4

I am loading > 220K rows into a sqlite3 db. Each row is stored in a separate file, hence > 220K files.

fs.readdir(dir, {}, (err, files) => {
    files.forEach(file => {

        fs.readFile(path.join(dir, file), 'utf8', (err, data) => {

            //.. process file and insert into db ..

        });
    });
});

The above causes the Error: EMFILE: too many open files error. From what I understand, I shouldn't have to close the files because apparently fs.readFile operates on a file and the closes it for me.

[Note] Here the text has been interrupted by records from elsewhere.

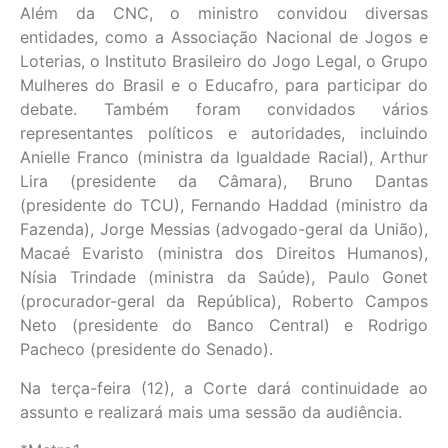
Além da CNC, o ministro convidou diversas
entidades, como a Associação Nacional de Jogos e
Loterias, o Instituto Brasileiro do Jogo Legal, o Grupo
Mulheres do Brasil e o Educafro, para participar do
debate. Também foram convidados vários
representantes políticos e autoridades, incluindo
Anielle Franco (ministra da Igualdade Racial), Arthur
Lira (presidente da Câmara), Bruno Dantas
(presidente do TCU), Fernando Haddad (ministro da
Fazenda), Jorge Messias (advogado-geral da União),
Macaé Evaristo (ministra dos Direitos Humanos),
Nísia Trindade (ministra da Saúde), Paulo Gonet
(procurador-geral da República), Roberto Campos
Neto (presidente do Banco Central) e Rodrigo
Pacheco (presidente do Senado).
Na terça-feira (12), a Corte dará continuidade ao
assunto e realizará mais uma sessão da audiência.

I am on Mac OS X, and my ulimit is set to 8192

$ ulimit -a
core file size          (blocks, -c) 0
data seg size           (kbytes, -d) unlimited
file size               (blocks, -f) unlimited
max locked memory       (kbytes, -l) unlimited
max memory size         (kbytes, -m) unlimited
open files                      (-n) 8192
pipe size            (512 bytes, -p) 1
stack size              (kbytes, -s) 8192
cpu time               (seconds, -t) unlimited
max user processes              (-u) 709
virtual memory          (kbytes, -v) unlimited

What can I do to get past this error?

punkish
  • 13,598
  • 26
  • 66
  • 101
  • 1
    This all happens asynchronously, so at some time your code throws up (because your code starts opening new files permanently before waiting for others to get closed). I would suggest that you read your files sequentially in this case. – Rob Apr 05 '18 at 13:00
  • The documentation says there is a `readFileSync` as well. Maybe it is more efficient to use `readFile`, but then use it on only a few files at a time. – Arndt Jonasson Apr 05 '18 at 13:02
  • The command `prlimit` on Linux shows me that my computer has the limit 1024 but it can be raised to 1048576. Maybe you can do the same. Whether it's a good idea to actually have that many files open at a time, I don't know. – Arndt Jonasson Apr 05 '18 at 13:14
  • yes, using `fs.readFileSync` solved the issue. Many thanks all. – punkish Apr 05 '18 at 14:30
  • Keep in mind that using `fs.readFileSync` will only ever open one file at a time, because it's a blocking process. – Aramil Rey Apr 09 '18 at 13:06

1 Answers1

10

Solution

You can solve this issue by queuing up the readFile operations as soon there is an EMFILE error, and only executing reads after something was closed, luckily, this is exactly what graceful-fs does, so simply replacing the fs module with graceful-fs will fix your issue

const fs = require('graceful-fs');

Problem

Due to the async nature of node, your process is trying to open more files than allowed (8192) so it produces an error. Each iteration in your loop starts reading a file and then it immediately continues with the next iteration.

To read them, the files are being opened, but are not being closed until the read succeeds or fails.

Aramil Rey
  • 3,387
  • 1
  • 19
  • 30